§ **Try it**: Match on the string "Union" in the entries below and return every matching line.
-------- Material for the task --------
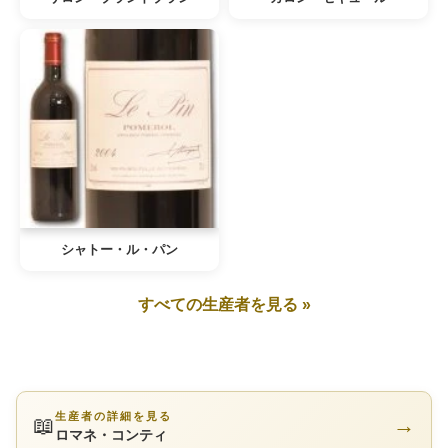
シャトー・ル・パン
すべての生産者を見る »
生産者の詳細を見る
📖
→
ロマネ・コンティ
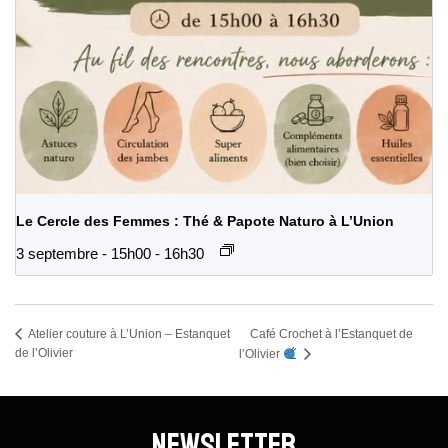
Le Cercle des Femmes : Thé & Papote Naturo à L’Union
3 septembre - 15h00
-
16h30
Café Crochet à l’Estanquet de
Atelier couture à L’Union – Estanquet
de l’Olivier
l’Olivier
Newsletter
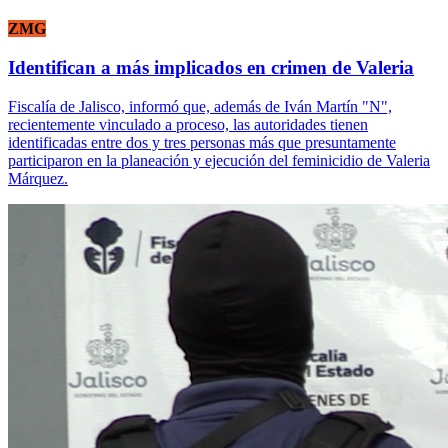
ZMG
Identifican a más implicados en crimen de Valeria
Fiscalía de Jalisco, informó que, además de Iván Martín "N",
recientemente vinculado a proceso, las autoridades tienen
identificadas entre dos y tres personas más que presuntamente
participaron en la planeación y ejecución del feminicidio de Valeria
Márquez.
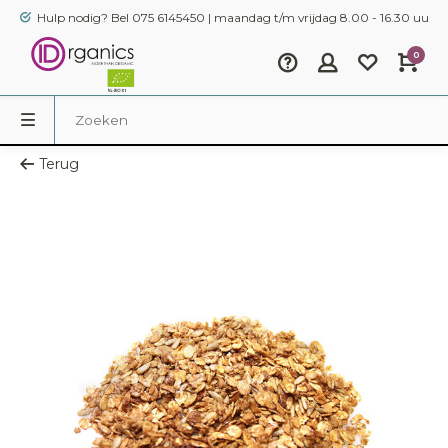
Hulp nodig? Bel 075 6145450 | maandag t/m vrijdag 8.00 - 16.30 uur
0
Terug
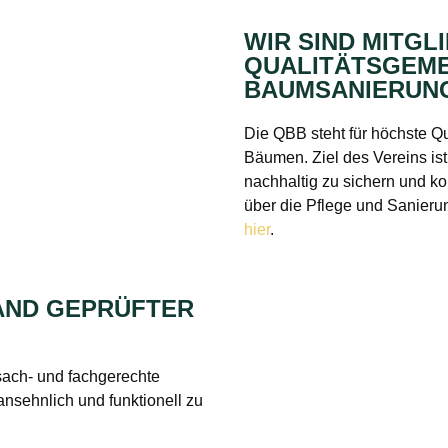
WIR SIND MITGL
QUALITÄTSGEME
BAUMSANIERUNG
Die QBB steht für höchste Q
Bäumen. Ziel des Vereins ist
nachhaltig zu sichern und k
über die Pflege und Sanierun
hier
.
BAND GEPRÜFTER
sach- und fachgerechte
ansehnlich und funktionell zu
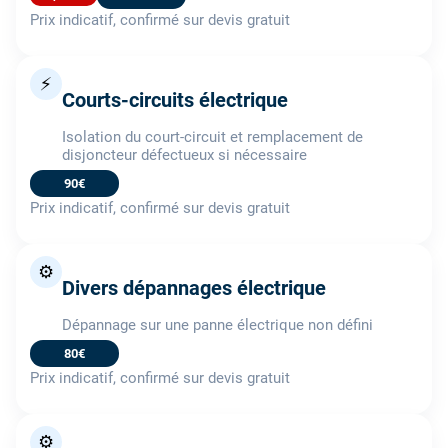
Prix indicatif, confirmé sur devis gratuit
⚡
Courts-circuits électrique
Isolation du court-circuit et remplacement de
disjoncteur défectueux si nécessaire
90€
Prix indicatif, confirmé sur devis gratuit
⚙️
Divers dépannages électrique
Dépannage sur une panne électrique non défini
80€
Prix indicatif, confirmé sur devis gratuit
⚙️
--------
§ **Task output**:
Le Cercle des Femmes : Thé & Papote Naturo à L’Union
Atelier couture à L’Union – Estanquet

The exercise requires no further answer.